Afrika als Konstrukt und Kontinent

In seinem Entwicklungsroman „Andy Africa“ zeigt Stephen Buoro, wie Popkultur aus dem Westen das postkoloniale Trauma verstärkt. Ein Gespräch
Ein junger Mann steht vor einem abstrakten Hintergrund mit verschränkten Armen. Er trägt eine dunkle Jeans, Gürtel, klassische Sneaker und einen klassischen Pullover und schaut seitlich aus dem Bild heraus, leise lächelnd.

Interview von Miriam Emefa Dzah

Herr Buoro, Ihr Protagonist, der 15-jährige Andrew, lebt in Kontagora, im Norden Nigerias, zusammen mit seiner gläubigen Mutter. Er schwärmt für Blondinen und Kafka, schreibt Gedichte und fantasiert von Black Power. Auf einer Schulversammlung fragt er provokativ: „Afrika hat uns als Konstrukt und als Kontinent im Stich gelassen (...) Warum sollen wir dann an es glauben?“ Was antworten Sie ihm?

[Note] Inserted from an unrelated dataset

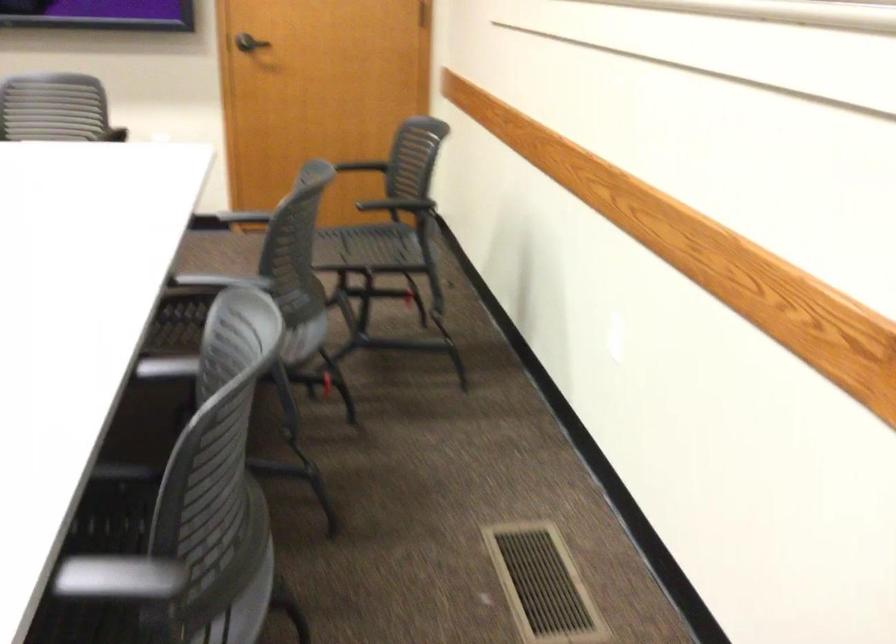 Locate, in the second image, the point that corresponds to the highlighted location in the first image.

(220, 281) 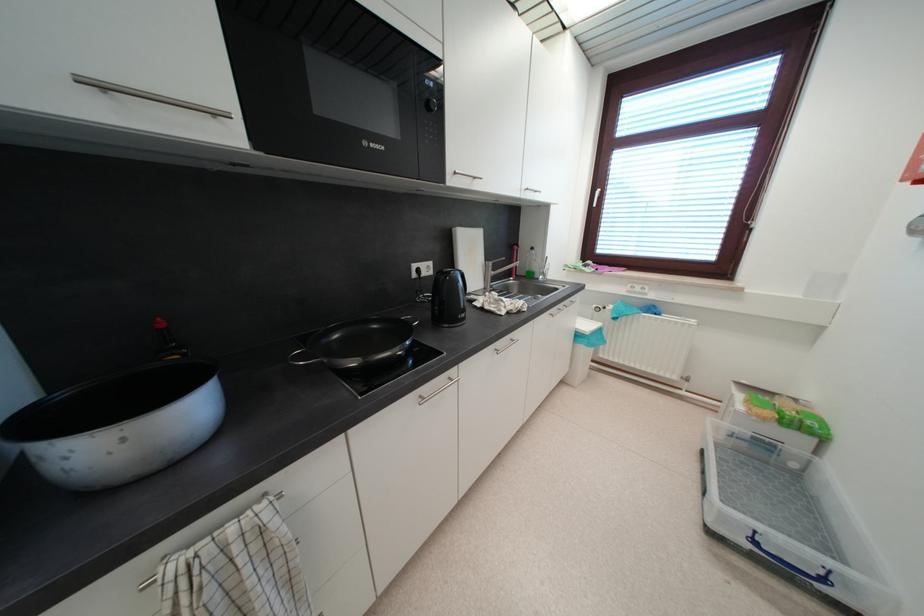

Ich bin nicht mit allem einverstanden, was Andy sagt. Aber er hat nicht ganz Unrecht. Vor langer Zeit kam ein Weißer auf einem Schiff vorbei und verkündete: „Ich werde diesen Ort ,Afrika‘ nennen – und ihr seid Afrikaner.“ Dieses Afrika hat ein unheimliches Potenzial. Aber immer wieder werden wir von ihm auch bitter enttäuscht. Immer wieder versinkt unser Kontinent in Chaos und Gewalt.

Ihr Buch beginnt mit der Anrede: „Dear White People“. Sagt das etwas darüber aus, wen Andy ansprechen will?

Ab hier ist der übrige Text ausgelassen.